__Data extracted from a collection__
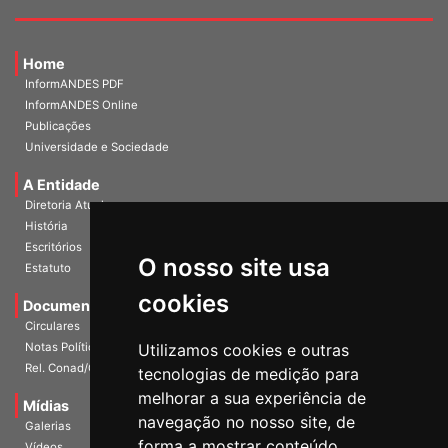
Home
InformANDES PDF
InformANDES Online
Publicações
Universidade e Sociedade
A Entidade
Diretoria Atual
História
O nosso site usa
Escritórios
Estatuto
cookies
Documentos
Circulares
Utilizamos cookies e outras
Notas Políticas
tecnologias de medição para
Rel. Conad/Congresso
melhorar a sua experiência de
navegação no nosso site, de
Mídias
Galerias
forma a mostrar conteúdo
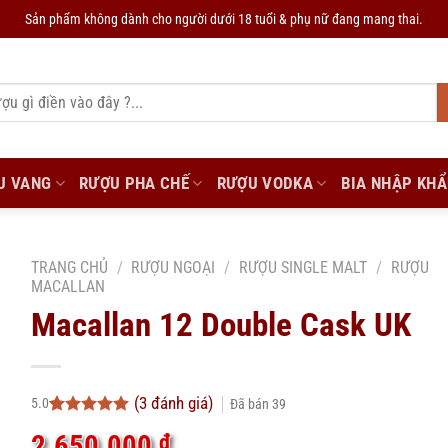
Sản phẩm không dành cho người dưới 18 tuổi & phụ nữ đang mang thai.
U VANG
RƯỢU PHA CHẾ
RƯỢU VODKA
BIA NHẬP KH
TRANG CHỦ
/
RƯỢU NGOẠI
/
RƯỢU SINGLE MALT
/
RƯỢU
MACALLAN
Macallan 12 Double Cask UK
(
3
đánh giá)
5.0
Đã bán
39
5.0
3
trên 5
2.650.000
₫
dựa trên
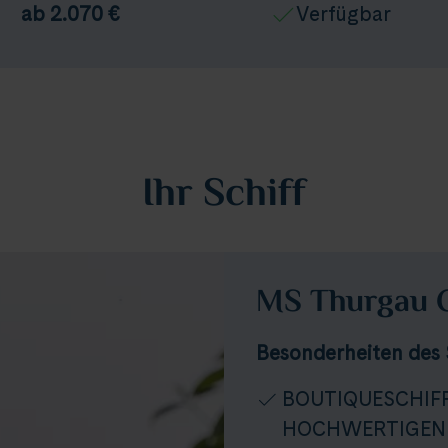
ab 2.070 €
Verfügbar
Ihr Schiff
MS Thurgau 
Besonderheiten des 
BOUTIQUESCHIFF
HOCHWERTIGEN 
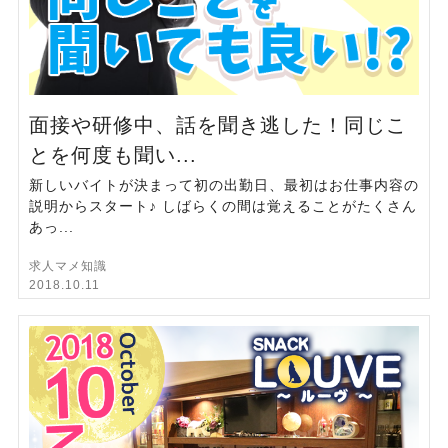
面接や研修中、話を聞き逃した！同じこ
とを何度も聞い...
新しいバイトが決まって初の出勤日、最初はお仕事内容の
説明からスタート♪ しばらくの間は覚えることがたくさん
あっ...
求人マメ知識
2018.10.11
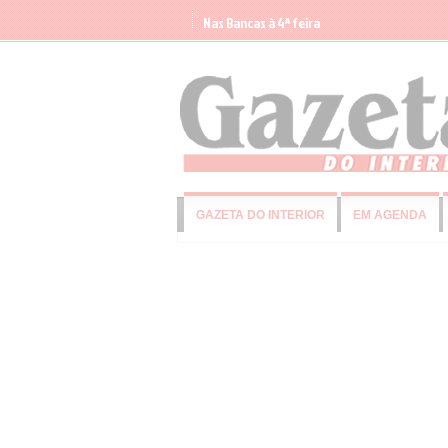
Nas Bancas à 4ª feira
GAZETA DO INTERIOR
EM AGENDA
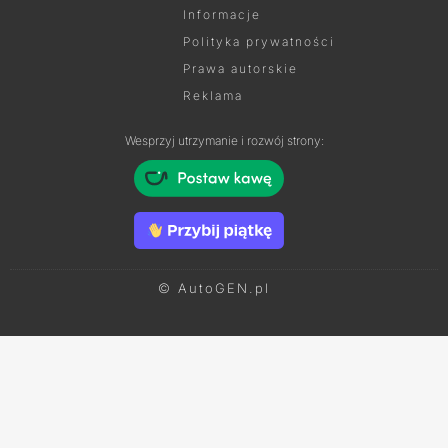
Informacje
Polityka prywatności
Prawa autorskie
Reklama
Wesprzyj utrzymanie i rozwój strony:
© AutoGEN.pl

__WHAT YOU ARE ASKED TO DO__
Would you please copy all lines in the data that contain the word "RƯỢU"?

__TASK RESULT__
RƯỢU PHA CHẾ
RƯỢU VODKA
RƯỢU NGOẠI
RƯỢU SINGLE MALT
RƯỢU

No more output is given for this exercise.